The caption of the workmen’s compensation act is as follows: “An act to prevent industrial accidents; to provide medical and surgical care for injured employees; to establish rates of compensation for personal injuries or death sustained by employees in the course of employment; to provide methods of insuring the payment of such compensation; to create an Industrial Commission for the administration of this act and to prescribe the powers of such commission, and for other purposes.” Ga. Laws 1920, p. 167. Section 2(d) provides: “‘Injury’ and ‘personal injury’ shall mean only injury by accident arising out of and in the course of the employment, and shall not include a disease in any form, except where it results naturally and unavoidably from the accident, nor shall ‘injury’ and ‘personal injury’ include injury caused by a wilful act of a third person directed against an employee for reasons personal to such em*237ployee or because of his employment.” With certain exceptions not here material, section 4 provides that every employer and employee “shall be presumed to have accepted the provisions of this act respectively to pay and accept compensation for personal injury or death,” unless prescribed notices are given.

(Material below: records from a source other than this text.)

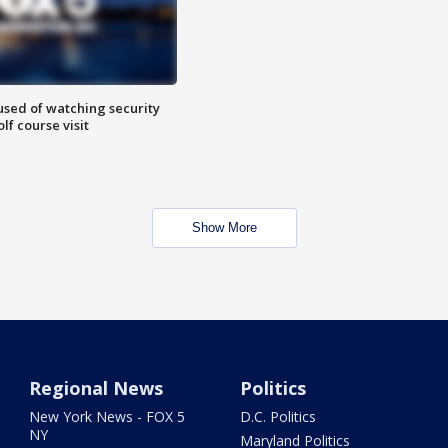
sed of watching security
f course visit
Show More
Regional News
Politics
New York News - FOX 5
D.C. Politics
NY
Maryland Politics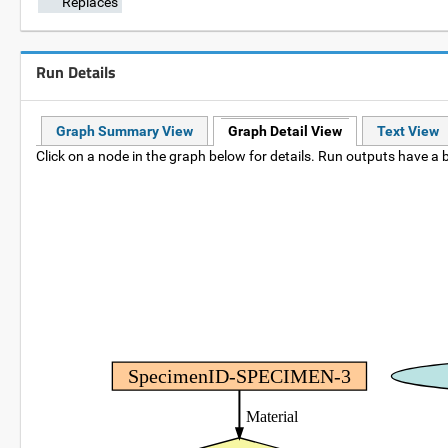
Replaces
Run Details
Graph Summary View
Graph Detail View
Text View
Click on a node in the graph below for details. Run outputs have a b
SpecimenID-SPECIMEN-3
Material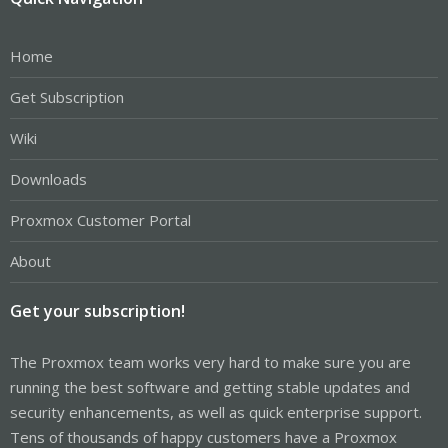
Home
Get Subscription
Wiki
Downloads
Proxmox Customer Portal
About
Get your subscription!
The Proxmox team works very hard to make sure you are
running the best software and getting stable updates and
security enhancements, as well as quick enterprise support.
Tens of thousands of happy customers have a Proxmox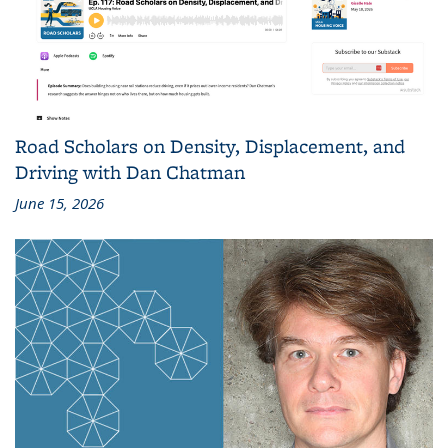
Road Scholars on Density, Displacement, and
Driving with Dan Chatman
June 15, 2026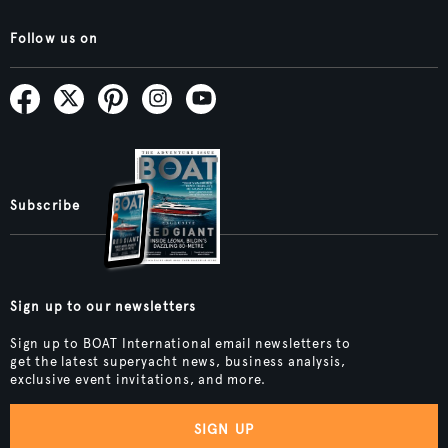
Follow us on
Subscribe
Sign up to our newsletters
Sign up to BOAT International email newsletters to
get the latest superyacht news, business analysis,
exclusive event invitations, and more.
SIGN UP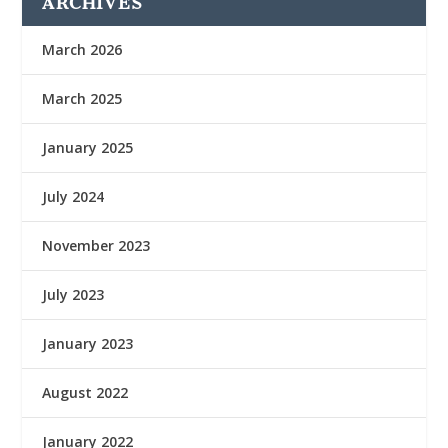
ARCHIVES
March 2026
March 2025
January 2025
July 2024
November 2023
July 2023
January 2023
August 2022
January 2022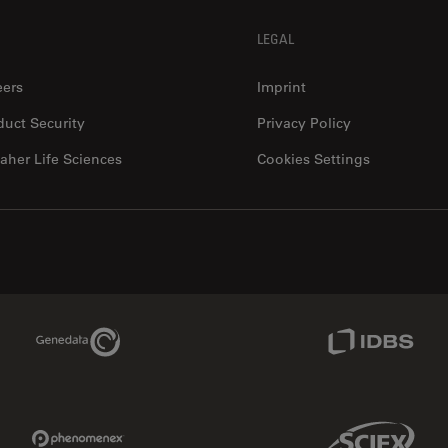
LEGAL
eers
Imprint
duct Security
Privacy Policy
aher Life Sciences
Cookies Settings
Genedata Link
IDBS Link
Phenomenex Link
Sciex Link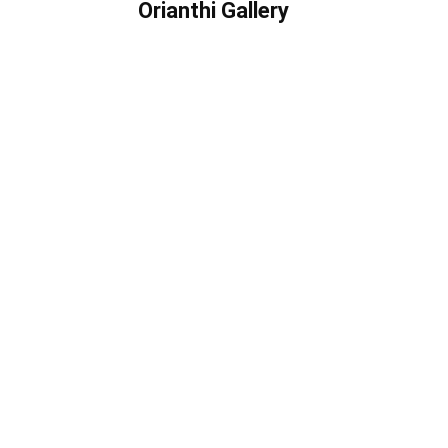
Orianthi Gallery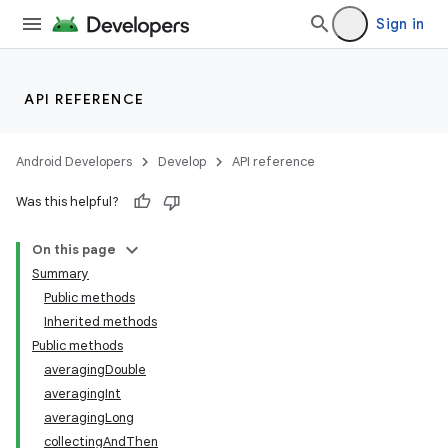
Sign in
API REFERENCE
Android Developers
Develop
API reference
Was this helpful?
On this page
Summary
Public methods
Inherited methods
Public methods
averagingDouble
averagingInt
averagingLong
collectingAndThen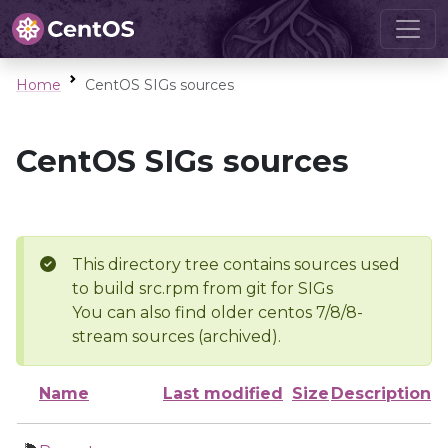
Home
CentOS SIGs sources
CentOS SIGs sources
This directory tree contains sources used
to build src.rpm from git for SIGs
You can also find older centos 7/8/8-
stream sources (archived).
Name
Last modified
Size
Description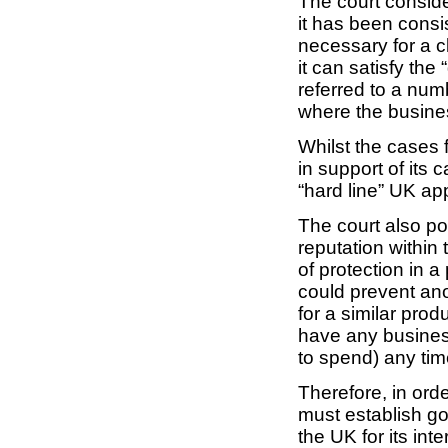
The court consid
it has been consis
necessary for a c
it can satisfy the
referred to a num
where the business
Whilst the cases 
in support of its 
“hard line” UK ap
The court also poi
reputation within 
of protection in a
could prevent an
for a similar pro
have any busines
to spend) any ti
Therefore, in orde
must establish go
the UK for its int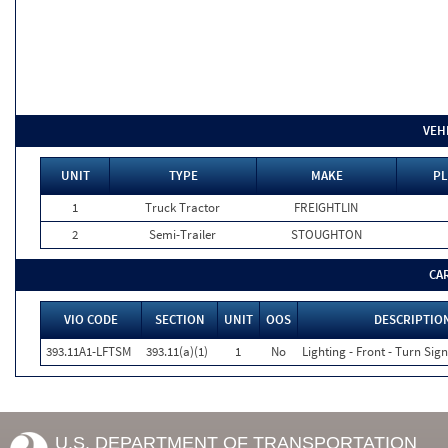
VEH
UNIT
TYPE
MAKE
PL
1
Truck Tractor
FREIGHTLIN
2
Semi-Trailer
STOUGHTON
CA
VIO CODE
SECTION
UNIT
OOS
DESCRIPTIO
393.11A1-LFTSM
393.11(a)(1)
1
No
Lighting - Front - Turn Sign
U.S. DEPARTMENT OF TRANSPORTATION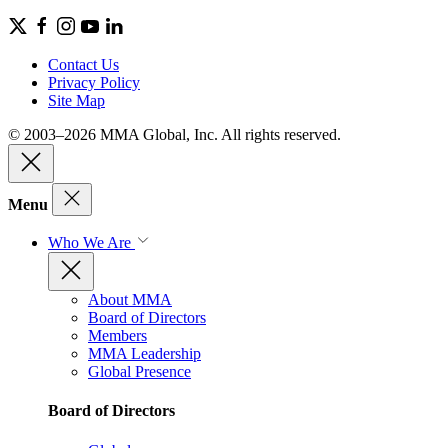
Contact Us
Privacy Policy
Site Map
© 2003–2026 MMA Global, Inc. All rights reserved.
Menu
Who We Are
About MMA
Board of Directors
Members
MMA Leadership
Global Presence
Board of Directors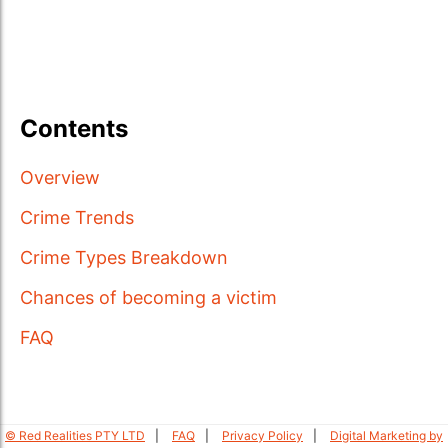
Contents
Overview
Crime Trends
Crime Types Breakdown
Chances of becoming a victim
FAQ
© Red Realities PTY LTD
FAQ
Privacy Policy
Digital Marketing by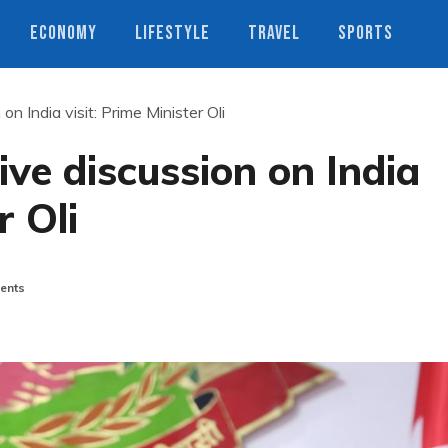
ECONOMY
LIFESTYLE
TRAVEL
SPORTS
n India visit: Prime Minister Oli
ive discussion on India
r Oli
ents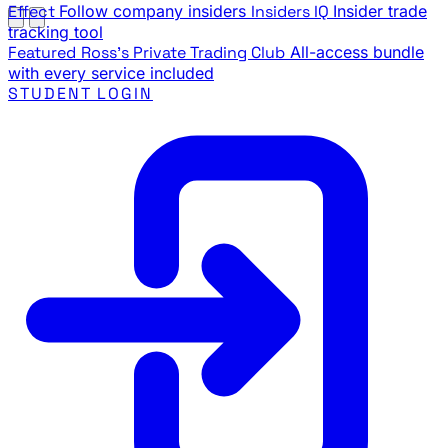
Effect
Follow company insiders
Insiders IQ
Insider trade
tracking tool
Featured
Ross's Private Trading Club
All-access bundle
with every service included
STUDENT LOGIN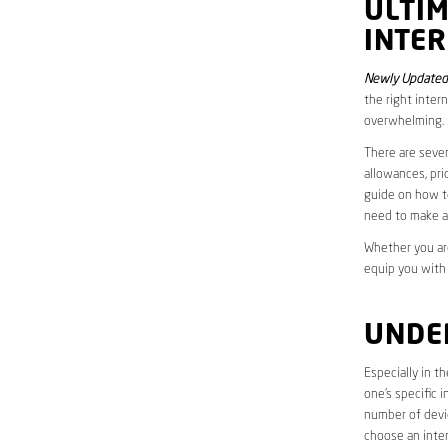
ULTI
INTE
Newly Updated
the right inter
overwhelming.
There are sever
allowances, pri
guide on how to
need to make a
Whether you are
equip you with
UNDE
Especially in 
one’s specific 
number of devic
choose an inter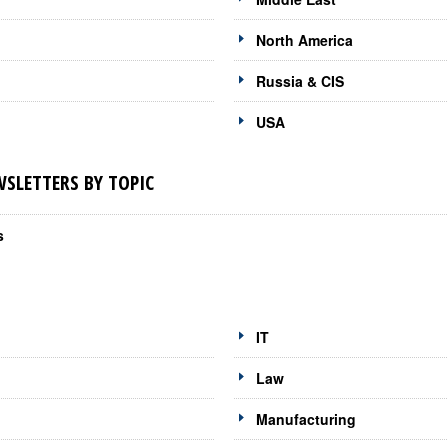
North America
Russia & CIS
USA
LETTERS BY TOPIC
s
IT
Law
Manufacturing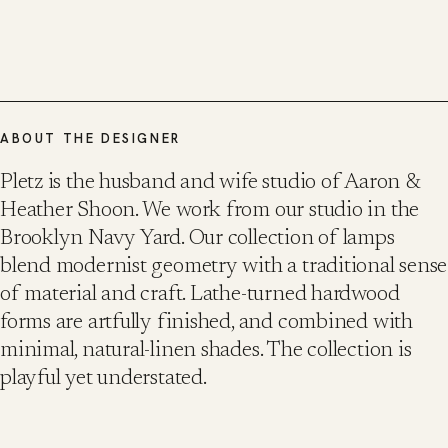
ABOUT THE DESIGNER
Pletz is the husband and wife studio of Aaron &
Heather Shoon. We work from our studio in the
Brooklyn Navy Yard. Our collection of lamps
blend modernist geometry with a traditional sense
of material and craft. Lathe-turned hardwood
forms are artfully finished, and combined with
minimal, natural-linen shades. The collection is
playful yet understated.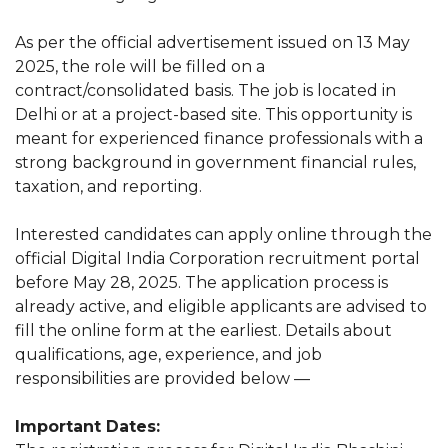
As per the official advertisement issued on 13 May
2025, the role will be filled on a
contract/consolidated basis. The job is located in
Delhi or at a project-based site. This opportunity is
meant for experienced finance professionals with a
strong background in government financial rules,
taxation, and reporting.
Interested candidates can apply online through the
official Digital India Corporation recruitment portal
before May 28, 2025. The application process is
already active, and eligible applicants are advised to
fill the online form at the earliest. Details about
qualifications, age, experience, and job
responsibilities are provided below —
Important Dates: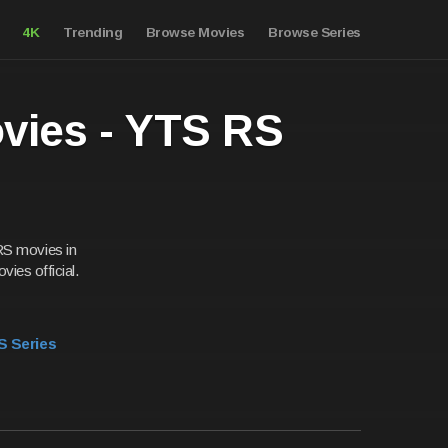
4K
Trending
Browse Movies
Browse Series
ovies - YTS RS
RS movies in
vies official.
S Series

Section 12 is as follows: “That the rights and remedies herein granted to an employee where he and his employer have accepted the provisions of this act respectively to pay and accept compensation on account of personal injury or death by accident shall exclude all other rights and remedies of such employee, his personal representative, parents, dependents, or next of kin, at common law or otherwise, on account of such injury, loss of service or death.”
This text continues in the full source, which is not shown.